Last week I pointed out that bulls who entered below the low of the first leg and scaled in $5,000 lower were able to exit the initial position at breakeven and profit on the second. We anticipated others would follow suit. Unfortunately, those who attempted the same this week have been caught out, as price has extended significantly further than most expected.
That extension is meaningful. When a measured move is obvious—whether from a double top or a failed bull breakout—the terminal phase can overshoot dramatically. Exact termination points are uncertain, but the climactic nature of the move is not. Climactic moves characteristically reverse more sharply than measured, proportional legs. The farther price deviates from the original target, the more aggressive the eventual reversal tends to be.

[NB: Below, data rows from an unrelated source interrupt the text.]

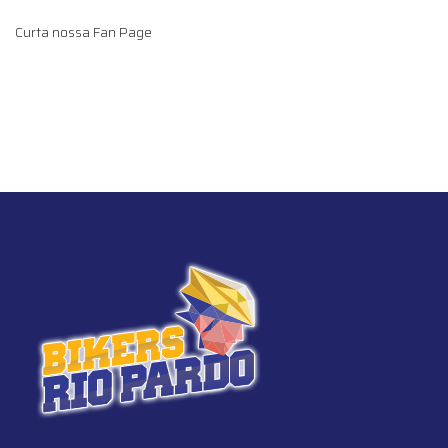
Curta nossa Fan Page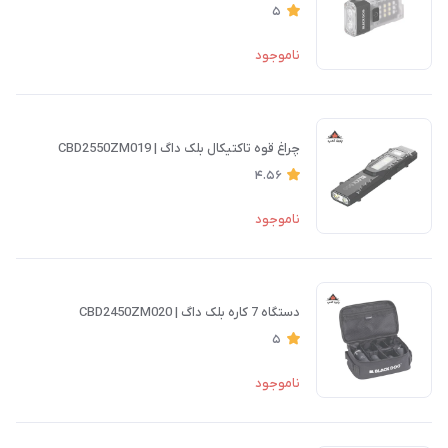
5
ناموجود
چراغ قوه تاکتیکال بلک داگ | CBD2550ZM019
4.56
ناموجود
دستگاه 7 کاره بلک داگ | CBD2450ZM020
5
ناموجود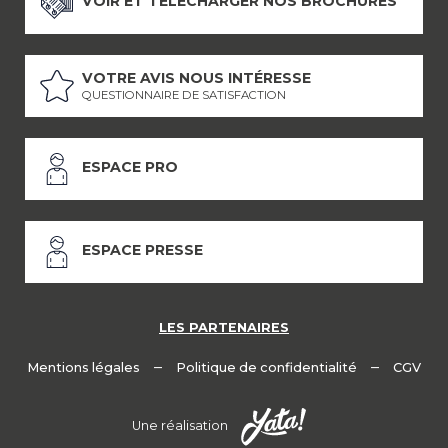
VOIR ET TÉLÉCHARGER NOS BROCHURES
VOTRE AVIS NOUS INTÉRESSE
QUESTIONNAIRE DE SATISFACTION
ESPACE PRO
ESPACE PRESSE
LES PARTENAIRES
–
–
Mentions légales
Politique de confidentialité
CGV
Une réalisation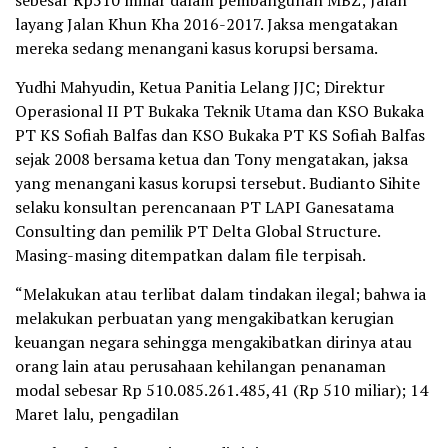
layang Jalan Khun Kha 2016-2017. Jaksa mengatakan
mereka sedang menangani kasus korupsi bersama.
Yudhi Mahyudin, Ketua Panitia Lelang JJC; Direktur
Operasional II PT Bukaka Teknik Utama dan KSO Bukaka
PT KS Sofiah Balfas dan KSO Bukaka PT KS Sofiah Balfas
sejak 2008 bersama ketua dan Tony mengatakan, jaksa
yang menangani kasus korupsi tersebut. Budianto Sihite
selaku konsultan perencanaan PT LAPI Ganesatama
Consulting dan pemilik PT Delta Global Structure.
Masing-masing ditempatkan dalam file terpisah.
“Melakukan atau terlibat dalam tindakan ilegal; bahwa ia
melakukan perbuatan yang mengakibatkan kerugian
keuangan negara sehingga mengakibatkan dirinya atau
orang lain atau perusahaan kehilangan penanaman
modal sebesar Rp 510.085.261.485,41 (Rp 510 miliar); 14
Maret lalu, pengadilan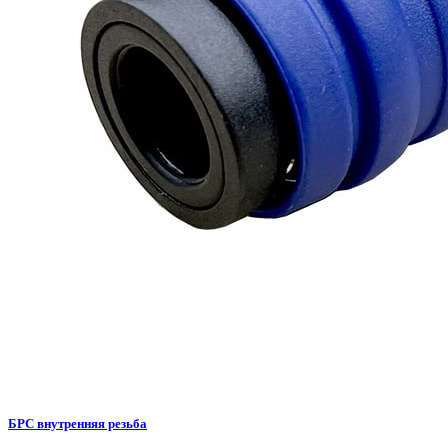
БРС внутренняя резьба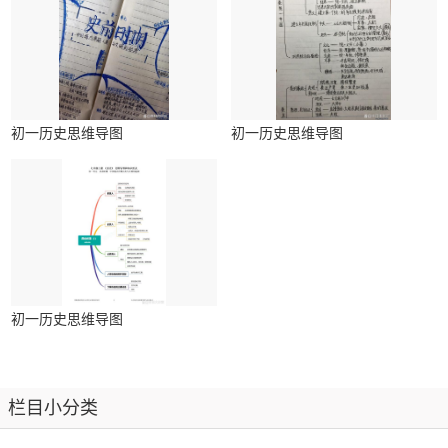
初一历史思维导图
初一历史思维导图
初一历史思维导图
栏目小分类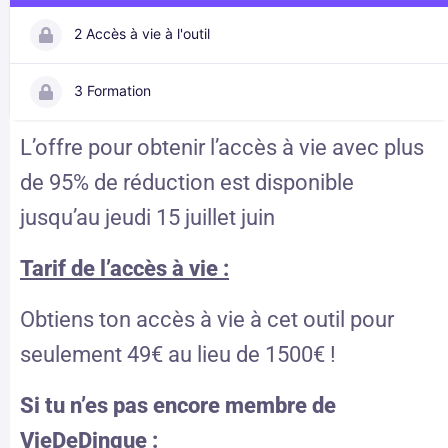
2 Accès à vie à l'outil
3 Formation
L’offre pour obtenir l’accès à vie avec plus
de 95% de réduction est disponible
jusqu’au jeudi 15 juillet juin
Tarif de l’accès à vie :
Obtiens ton accès à vie à cet outil pour
seulement 49€ au lieu de 1500€ !
Si tu n’es pas encore membre de
VieDeDingue :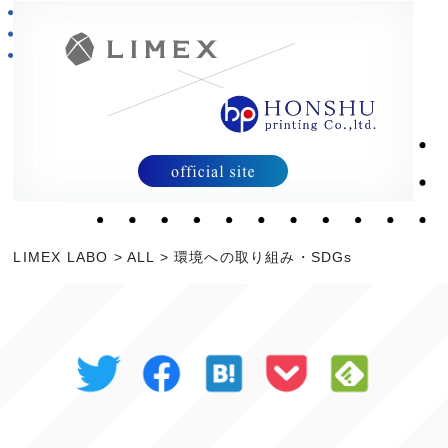
LIMEX LABO
>
ALL
>
環境への取り組み・SDGs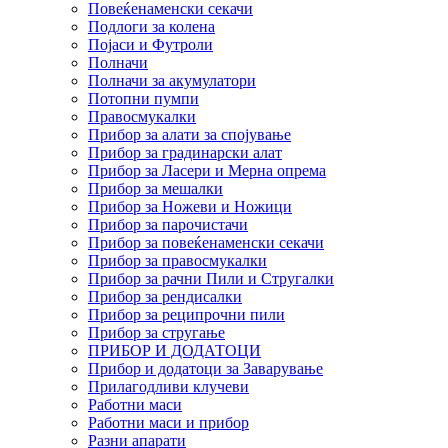
Повеќенаменски секачи
Подлоги за колена
Појаси и Футроли
Полначи
Полначи за акумулатори
Потопни пумпи
Правосмукалки
Прибор за алати за спојување
Прибор за градинарски алат
Прибор за Ласери и Мерна опрема
Прибор за мешалки
Прибор за Ножеви и Ножици
Прибор за парочистачи
Прибор за повеќенаменски секачи
Прибор за правосмукалки
Прибор за рачни Пили и Стругалки
Прибор за рендисалки
Прибор за реципрочни пили
Прибор за стругање
ПРИБОР И ДОДАТОЦИ
Прибор и додатоци за Заварување
Прилагодливи клучеви
Работни маси
Работни маси и прибор
Разни апарати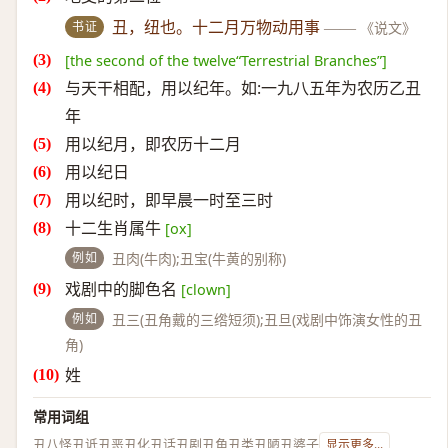
书证
丑，纽也。十二月万物动用事
——
《说文》
[the second of the twelve“Terrestrial Branches”]
与天干相配，用以纪年。如:一九八五年为农历乙丑
年
用以纪月，即农历十二月
用以纪日
用以纪时，即早晨一时至三时
十二生肖属牛
[ox]
例如
丑肉(牛肉);丑宝(牛黄的别称)
戏剧中的脚色名
[clown]
例如
丑三(丑角戴的三绺短须);丑旦(戏剧中饰演女性的丑
角)
姓
常用词组
丑八怪
丑诋
丑恶
丑化
丑话
丑剧
丑角
丑类
丑陋
丑婆子
显示更多...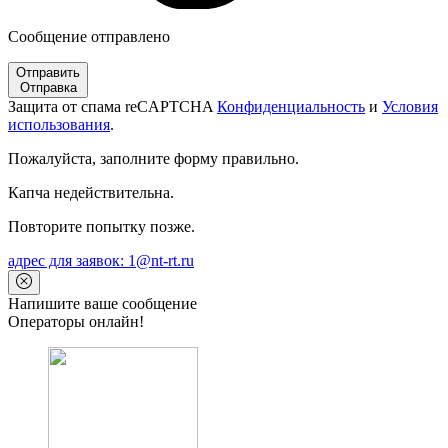
Сообщение отправлено
Отправить
Отправка
Защита от спама reCAPTCHA
Конфиденциальность
и
Условия
использования
.
Пожалуйста, заполните форму правильно.
Капча недействительна.
Повторите попытку позже.
адрес для заявок: 1@nt-rt.ru
Напишите ваше сообщение
Операторы онлайн!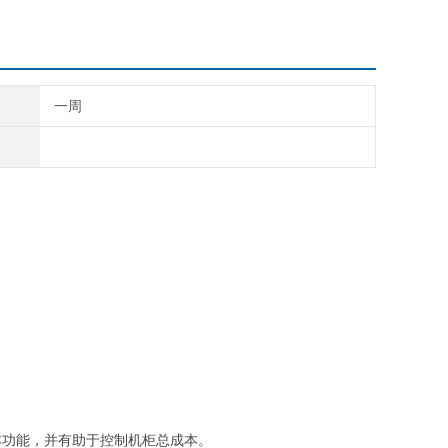
一周
基本功能，并有助于控制机柜总成本。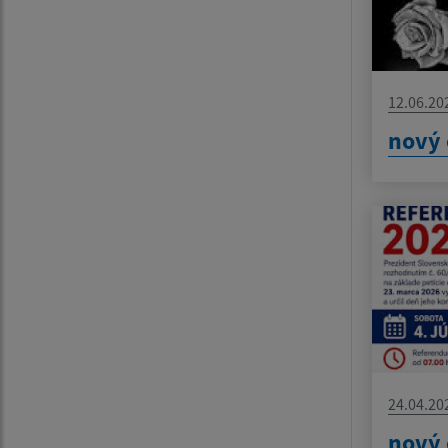
12.06.20
nový 
24.04.20
nový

We have not yet reached extreme distance from the measured-move projections, but the move has certainly stretched beyond the rhythm established by prior legs. Consequently, I have marked a broad red zone encompassing trapped bulls from just beneath the prior low all the way down to $5,000 below. Any rally back into that area will encounter supply from those trapped positions, reinforced by the 30-day moving average, creating at least short-term resistance.
Downward momentum remains strong, yet I am not advocating new bear entries at this juncture. When a move appears extended, the disciplined response is often to stand aside and allow continuation if it occurs. The primary issue is not merely reduced probability (strong breakouts can persist even when seemingly late), but deteriorating risk-reward: protective stops become prohibitively wide relative to realistic profit objectives.
Current bears may refrain from adding to positions because risk is excessive; bulls see insufficient probability to justify early entry. Existing bears may take profits or buy back shorts to lock in gains, potentially triggering a pullback at any moment. Committed bulls are likely waiting for at least $80,000 or the weekly support zone. Thus, near-term direction hinges almost entirely on the decisions of the bears currently riding the move.
My expectation: continued downside should encounter increasing support from $80,000 onward. Should a reversal materialize, bulls will almost certainly require a second leg higher to clear $100,000 sustainably, given the layers of resistance below that level and the tendency of initial legs to exhaust in that area.